“Bütün çıkışların kapatılmış olduğunu gördüğü için körü körüne öne atılan ümitsizlik, en safiyane niyetlerle de olsa felaketle elbirliği eder”T. Adorno
Kürt Meselesi politik bir sorun olarak politik zeminlerde çözülmesi gereken bir mesele iken Cumhuriyetin ilk yıllarından itibaren istikrarlı bir şekilde güvenlikleştirildi ve seksenli yılların ortalarından itibaren de çağımızın temel siyasal kavramlarının başında gelen “terörizm” kavramı ile ilişkilendirilerek üzerinde söz kurulması bile zorlaştırıldı. Baskı, zor, savaş ve şiddete rağmen Kürt meselesinde barış ve diyalog kanalları çoğu zaman açık tutuldu. Kanalların açık tutulması barış umudunu beslediği gibi Kürt ve Türk halkları arasında olası bir iç savaşın önünde de en büyük bariyer oluyordu. Fakat 2015’ten beri devlet tarafını temsil edenin kim olduğuna bakılmaksızın olası bir barış sürecini tamamen tasfiye etmeye yeminli bir konsept işliyor. “Kürt meselesini çözümsüzlüğe itip muhatapsız bırakmak” bu konseptin temel hedefi gibi görünüyor. Bu hedef doğrultusunda bir taraftan savaş tırmandırılırken eş zamanlı olarak AKP millileştirildi. Öyle ki; iktidar değişimiyle birlikte çözümün olası muhatabı bile şimdiden hizaya çekiliyor. Kürt meselesi politikanın rekabet kültürüyle değil düşmanlık ekseninde yapılmaya başlamasıyla son yıllarda yeniden “kışlaya ve dağa” havale ediliyor. NATO’ un kriz odalarında detaylandırılan bu stratejik akıl geçmişte olduğu gibi Türkiye’nin Kürtlerle politika yapmasını değil savaşmasını sonuna kadar destekleyeceğinden eminiz.

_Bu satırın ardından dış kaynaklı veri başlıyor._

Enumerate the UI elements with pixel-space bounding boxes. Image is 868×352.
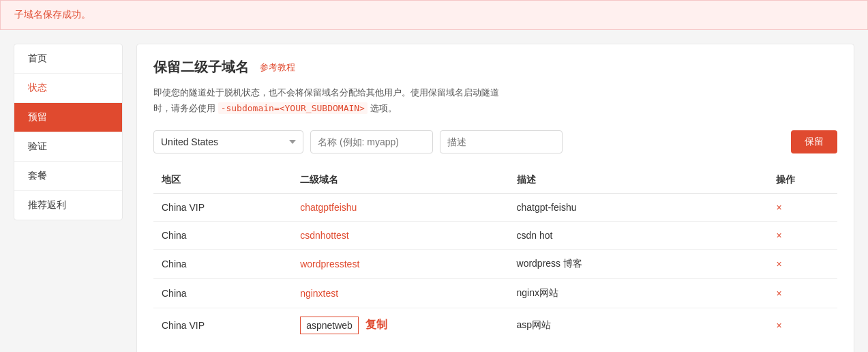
form-row: United States China China VIP Europe Asi… (153, 130, 837, 153)
col-header-action: 操作 (768, 167, 837, 194)
subdomain-cell: nginxtest (292, 278, 508, 308)
subdomain-cell-highlighted: aspnetweb 复制 (292, 308, 508, 342)
action-cell: × (768, 193, 837, 221)
tutorial-link[interactable]: 参考教程 (260, 61, 295, 74)
sidebar-item-verify[interactable]: 验证 (14, 132, 122, 162)
desc-line2: 时，请务必使用 (153, 103, 215, 113)
success-banner: 子域名保存成功。 (0, 0, 868, 30)
region-cell: China VIP (153, 193, 292, 221)
sidebar-item-reserve[interactable]: 预留 (14, 103, 122, 132)
sidebar: 首页 状态 预留 验证 套餐 推荐返利 (14, 44, 123, 220)
table-row: China nginxtest nginx网站 × (153, 278, 837, 308)
table-row: China wordpresstest wordpress 博客 × (153, 249, 837, 278)
sidebar-item-home[interactable]: 首页 (14, 44, 122, 74)
sidebar-item-package[interactable]: 套餐 (14, 162, 122, 191)
delete-button[interactable]: × (776, 259, 781, 269)
subdomain-link[interactable]: csdnhottest (300, 230, 349, 241)
desc-cell: nginx网站 (509, 278, 768, 308)
highlighted-cell: aspnetweb 复制 (300, 317, 387, 334)
success-message: 子域名保存成功。 (14, 9, 91, 20)
subdomain-link[interactable]: chatgptfeishu (300, 202, 357, 213)
page-header: 保留二级子域名 参考教程 (153, 58, 837, 76)
sidebar-item-status[interactable]: 状态 (14, 74, 122, 103)
action-cell: × (768, 249, 837, 278)
col-header-desc: 描述 (509, 167, 768, 194)
region-cell: China VIP (153, 308, 292, 342)
delete-button[interactable]: × (776, 230, 781, 241)
delete-button[interactable]: × (776, 288, 781, 299)
subdomain-link[interactable]: wordpresstest (300, 259, 359, 269)
table-row: China VIP aspnetweb 复制 asp网站 × (153, 308, 837, 342)
delete-button[interactable]: × (776, 202, 781, 213)
page-title: 保留二级子域名 (153, 58, 249, 76)
content-area: 保留二级子域名 参考教程 即使您的隧道处于脱机状态，也不会将保留域名分配给其他用… (136, 44, 854, 352)
col-header-subdomain: 二级域名 (292, 167, 508, 194)
subdomain-table: 地区 二级域名 描述 操作 China VIP chatgptfeishu ch… (153, 167, 837, 342)
copy-button[interactable]: 复制 (365, 318, 387, 332)
action-cell: × (768, 221, 837, 249)
save-button[interactable]: 保留 (791, 130, 837, 153)
subdomain-link[interactable]: nginxtest (300, 288, 338, 299)
page-description: 即使您的隧道处于脱机状态，也不会将保留域名分配给其他用户。使用保留域名启动隧道 … (153, 85, 837, 117)
table-row: China VIP chatgptfeishu chatgpt-feishu × (153, 193, 837, 221)
name-input[interactable] (310, 130, 433, 153)
action-cell: × (768, 308, 837, 342)
region-select[interactable]: United States China China VIP Europe Asi… (153, 130, 303, 153)
table-header-row: 地区 二级域名 描述 操作 (153, 167, 837, 194)
desc-cell: csdn hot (509, 221, 768, 249)
subdomain-cell: wordpresstest (292, 249, 508, 278)
desc-cell: wordpress 博客 (509, 249, 768, 278)
action-cell: × (768, 278, 837, 308)
col-header-region: 地区 (153, 167, 292, 194)
desc-cell: chatgpt-feishu (509, 193, 768, 221)
sidebar-item-referral[interactable]: 推荐返利 (14, 191, 122, 220)
subdomain-cell: csdnhottest (292, 221, 508, 249)
subdomain-cell: chatgptfeishu (292, 193, 508, 221)
main-wrapper: 首页 状态 预留 验证 套餐 推荐返利 保留二级子域名 参考教程 即使您的隧道处… (0, 30, 868, 352)
desc-cell: asp网站 (509, 308, 768, 342)
region-cell: China (153, 221, 292, 249)
delete-button[interactable]: × (776, 320, 781, 331)
desc-line1: 即使您的隧道处于脱机状态，也不会将保留域名分配给其他用户。使用保留域名启动隧道 (153, 87, 499, 98)
desc-input[interactable] (440, 130, 563, 153)
region-cell: China (153, 278, 292, 308)
desc-code: -subdomain=<YOUR_SUBDOMAIN> (218, 102, 368, 114)
table-row: China csdnhottest csdn hot × (153, 221, 837, 249)
region-cell: China (153, 249, 292, 278)
highlighted-subdomain: aspnetweb (300, 317, 359, 334)
desc-line3: 选项。 (370, 103, 397, 113)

Tam da böyle bir atmosferde Türkiye Güney Kürdistan’a bir askeri operasyon başlattı. Her ne kadar Türkiye her zaman olduğu gibi savaşı “askeri operasyon” olarak tanımlasa da gerçekte dünyanın hiçbir yerinde 40 yıl süren bir askeri operasyon olmadığı gibi literatürde de böyle bir tanımlama yok. Ayrıca bu retoriksel hegemonya, tüm egemenlik gramerlerinde olduğu gibi yasallığın parlatılıp meşruluğun itibarsızlaştırıldığı tekniklerin başında gelmektedir. Burada asıl amaç hakikati yasal çerçeveye sıkıştırıp bükmektir. Bu yazıda Güney savaşının küresel savaş rejimi ile bağlantılarını içerecek şekilde Kürt meselesinin gidişatına yönelik iç siyaset ile ilişkilendirerek anlatmaya çalışacağım.

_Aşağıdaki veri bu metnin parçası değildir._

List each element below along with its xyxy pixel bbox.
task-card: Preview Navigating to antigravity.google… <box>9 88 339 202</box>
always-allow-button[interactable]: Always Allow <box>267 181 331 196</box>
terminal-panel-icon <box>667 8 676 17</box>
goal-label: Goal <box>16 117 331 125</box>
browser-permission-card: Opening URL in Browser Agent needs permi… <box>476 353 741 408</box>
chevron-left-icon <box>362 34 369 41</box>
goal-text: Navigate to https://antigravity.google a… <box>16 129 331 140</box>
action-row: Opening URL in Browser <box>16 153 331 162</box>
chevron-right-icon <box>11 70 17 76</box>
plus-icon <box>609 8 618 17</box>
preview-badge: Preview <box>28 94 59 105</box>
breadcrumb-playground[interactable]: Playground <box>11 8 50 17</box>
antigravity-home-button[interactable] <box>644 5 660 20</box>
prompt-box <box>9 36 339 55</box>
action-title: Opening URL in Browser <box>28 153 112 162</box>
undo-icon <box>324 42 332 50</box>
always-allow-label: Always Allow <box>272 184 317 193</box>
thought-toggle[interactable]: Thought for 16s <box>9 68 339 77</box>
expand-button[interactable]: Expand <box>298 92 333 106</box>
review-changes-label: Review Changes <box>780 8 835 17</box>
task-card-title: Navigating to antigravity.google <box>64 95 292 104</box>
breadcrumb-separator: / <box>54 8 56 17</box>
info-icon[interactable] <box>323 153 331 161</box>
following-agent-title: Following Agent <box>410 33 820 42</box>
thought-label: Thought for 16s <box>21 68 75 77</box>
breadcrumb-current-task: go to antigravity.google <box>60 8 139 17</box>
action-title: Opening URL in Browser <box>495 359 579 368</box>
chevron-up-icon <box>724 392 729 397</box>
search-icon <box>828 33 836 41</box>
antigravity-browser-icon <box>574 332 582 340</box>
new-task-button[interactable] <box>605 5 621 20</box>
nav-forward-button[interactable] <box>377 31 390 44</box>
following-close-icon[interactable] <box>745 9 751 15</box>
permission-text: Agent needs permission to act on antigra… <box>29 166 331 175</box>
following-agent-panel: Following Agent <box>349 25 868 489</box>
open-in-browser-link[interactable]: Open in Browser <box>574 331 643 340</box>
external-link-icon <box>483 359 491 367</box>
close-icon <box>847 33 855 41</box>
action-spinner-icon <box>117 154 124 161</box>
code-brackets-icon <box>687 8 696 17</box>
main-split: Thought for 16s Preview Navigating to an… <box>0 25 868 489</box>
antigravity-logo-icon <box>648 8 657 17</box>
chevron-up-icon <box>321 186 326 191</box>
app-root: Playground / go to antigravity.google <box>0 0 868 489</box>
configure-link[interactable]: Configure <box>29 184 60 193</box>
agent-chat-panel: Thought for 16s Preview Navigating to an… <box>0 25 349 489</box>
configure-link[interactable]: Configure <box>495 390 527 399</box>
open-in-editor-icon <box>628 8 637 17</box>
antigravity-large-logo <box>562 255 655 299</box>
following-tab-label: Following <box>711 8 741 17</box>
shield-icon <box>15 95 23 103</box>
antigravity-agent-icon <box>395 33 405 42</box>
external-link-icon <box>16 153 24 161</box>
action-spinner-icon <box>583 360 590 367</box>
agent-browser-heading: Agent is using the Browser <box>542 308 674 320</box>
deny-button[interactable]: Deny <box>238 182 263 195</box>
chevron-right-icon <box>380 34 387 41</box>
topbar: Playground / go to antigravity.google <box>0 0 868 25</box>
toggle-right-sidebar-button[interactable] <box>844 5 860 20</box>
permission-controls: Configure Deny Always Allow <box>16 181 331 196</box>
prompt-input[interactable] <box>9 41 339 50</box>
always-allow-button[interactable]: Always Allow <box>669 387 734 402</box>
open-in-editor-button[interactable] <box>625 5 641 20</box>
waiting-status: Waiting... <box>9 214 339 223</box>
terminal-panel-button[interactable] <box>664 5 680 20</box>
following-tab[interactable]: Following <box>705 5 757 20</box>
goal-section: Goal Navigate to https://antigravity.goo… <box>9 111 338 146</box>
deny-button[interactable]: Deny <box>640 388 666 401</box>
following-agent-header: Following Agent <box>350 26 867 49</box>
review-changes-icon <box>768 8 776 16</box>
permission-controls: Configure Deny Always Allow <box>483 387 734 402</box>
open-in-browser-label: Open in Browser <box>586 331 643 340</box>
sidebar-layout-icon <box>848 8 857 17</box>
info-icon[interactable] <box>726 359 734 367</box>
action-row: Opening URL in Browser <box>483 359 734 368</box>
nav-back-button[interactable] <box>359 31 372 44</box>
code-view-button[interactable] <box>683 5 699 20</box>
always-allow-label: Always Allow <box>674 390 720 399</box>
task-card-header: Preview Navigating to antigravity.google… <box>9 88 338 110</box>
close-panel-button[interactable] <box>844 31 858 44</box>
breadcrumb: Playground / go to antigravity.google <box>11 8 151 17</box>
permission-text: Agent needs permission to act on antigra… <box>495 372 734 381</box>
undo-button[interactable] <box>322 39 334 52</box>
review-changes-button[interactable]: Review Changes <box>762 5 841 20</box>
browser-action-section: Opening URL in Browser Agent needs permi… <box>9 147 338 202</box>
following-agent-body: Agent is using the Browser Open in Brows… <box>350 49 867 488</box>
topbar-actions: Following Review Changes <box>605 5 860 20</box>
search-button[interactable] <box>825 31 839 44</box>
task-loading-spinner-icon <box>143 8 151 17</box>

Egemenin savaş ihtiyacı: Sürdürülebilir savaşlar çağı
Son zamanlarda birçok egemen ülke, içerde yaşadığı krizleri perdelemek için yeni savaşlara ihtiyaç duyduğunu daha önceki yazılarımızda belirtmiştik. Hali hazırda Suriye ve Ukrayna savaşı devam ederken Türkiye’nin Güney Kürdistan’a yönelik başlattığı askeri operasyon birçok aktörün ihtiyaç duyduğu savaşlardan sadece biri; ve elbette bu savaş yerel, bölgesel ve küresel ölçekte güç ilişkilerini de etkileyecektir. Peki savaşların peş peşe başlamasının nedeni nedir? Bu soruya biraz cevap olmaya çalışalım.

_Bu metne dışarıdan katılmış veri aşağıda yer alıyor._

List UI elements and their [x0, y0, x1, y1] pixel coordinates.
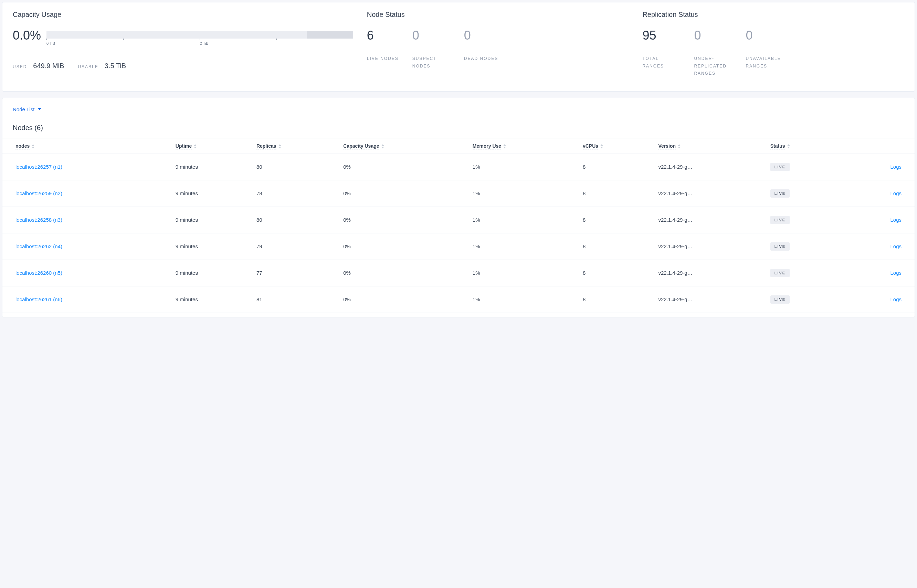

“Otoriterleşmenin Aracı Olarak Savaş” adlı yazımızda şöyle bir bölümü kaleme almıştık: “Askeri sanayinin gelişmesiyle savaş rejimi hem siyasi hem sosyolojik olarak gündelik hayatı düzenleyen bir disiplin halini aldı. Ulusun erkek yurttaşları silah altına alınmalı, kutsal devlet korunmalıydı. Böylece Milliyetçilik ideolojisiyle açıkça flört eden kapitalist düzen, emperyal yayılmacılık stratejisiyle iki devasa dünya savaşına giden yolu açtı. Sağ ve sol ideoloji fark etmeksizin tüm dinamikler orantısız bir şekilde silahlanma yarışına girdi. Ferdi silahlanmanın yanı sıra denizaltıları, tanklar, uçaklar, helikopterler, dinleme cihazları, şifre çözücü teknikler ve istihbarat çalışmalarının yoğunlaşmasıyla artık savaş, siyasetin uzantısıydı; deyim yerindeyse savaş ve siyaset 20. Yüzyıl da tamamen birbirinden ayırt edilemez bir noktaya geldi.” 20. Yüz yıl bir distopyaydı; insanlık 20. Yüzyıldan çıkamadı.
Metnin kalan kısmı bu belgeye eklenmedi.